Daily Mail

Is another rate U-turn on the cards?

- by Hugo Duncan

MARK Carney could be forced into yet another U-turn on interest rates as prices rise at a slower rate than feared.

The governor of the Bank of England has hinted it may raise rates on August 2 – two weeks today – as it battles to bring inflation under control.

But official figures yesterday showed inflation held steady at 2.4pc in June, confoundin­g prediction­s it would rise to 2.6pc.

That could persuade the Bank to leave rates unchanged at 0.5pc, rather than raise them 0.75pc as has been widely predicted. In the past, Carney, 53, has been likened to an unreliable boyfriend for blowing hot and cold over the outlook for interest rates.

The pound fell yesterday on the back of the inflation figures as investors bet the Bank could again delay a rate rise. Sterling fell 0.5pc against the dollar in four minutes after the data was published, reaching a low of $1.3011, its weakest level for ten months.
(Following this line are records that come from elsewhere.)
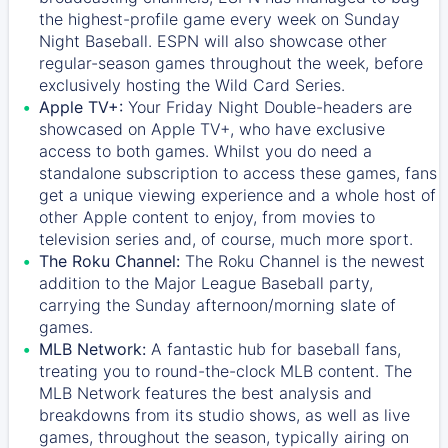
the highest-profile game every week on Sunday
Night Baseball. ESPN will also showcase other
regular-season games throughout the week, before
exclusively hosting the Wild Card Series.
Apple TV+:
Your Friday Night Double-headers are
showcased on
Apple TV+
, who have exclusive
access to both games. Whilst you do need a
standalone subscription to access these games, fans
get a unique viewing experience and a whole host of
other Apple content to enjoy, from movies to
television series and, of course, much more sport.
The Roku Channel:
The
Roku Channel
is the newest
addition to the Major League Baseball party,
carrying the Sunday afternoon/morning slate of
games.
MLB Network:
A fantastic hub for baseball fans,
treating you to round-the-clock MLB content. The
MLB Network
features the best analysis and
breakdowns from its studio shows, as well as live
games, throughout the season, typically airing on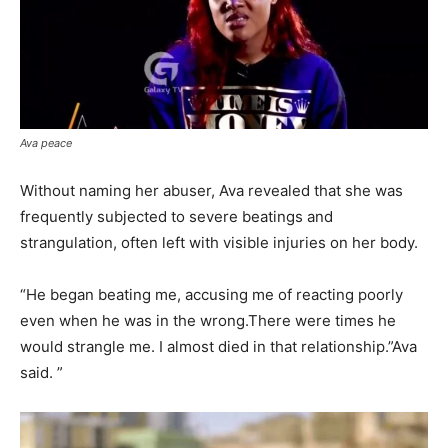
Ava peace
Without naming her abuser, Ava revealed that she was
frequently subjected to severe beatings and
strangulation, often left with visible injuries on her body.
“He began beating me, accusing me of reacting poorly
even when he was in the wrong.There were times he
would strangle me. I almost died in that relationship.”Ava
said. ”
Balraj Sroya, a trader at currency firm Foenix Partners, said: ‘The pound plunged as the likelihood of an August rate hike falters. Chances of a hike in August stood at over 80pc earlier this week, but with inflation holding steady it could cause the unreliable boyfriend and the Bank to push back once again.’

The Bank had been expected to hike rates in May, having raised them from 0.25pc to 0.5pc in November – the first rise in borrowing costs for over a decade.

But after a weak start to the year for the economy, when the blizzards swept in by the Beast from the East disrupted business, it held rates at 0.5pc. This month Carney said he had ‘greater confidence’ that the slow start to the year was due to poor weather, paving the way for a rate rise in August as the economy picks up.

But another U-turn may be on the cards, with critics saying that the Bank’s credibilit­y is under threat.

Craig Erlam, senior market analyst at trading firm Oanda, said: ‘If it holds off again in two weeks, despite the bounce-back in the economy, people will seriously question whether any attention at all should be paid to the central bank’s guidance.’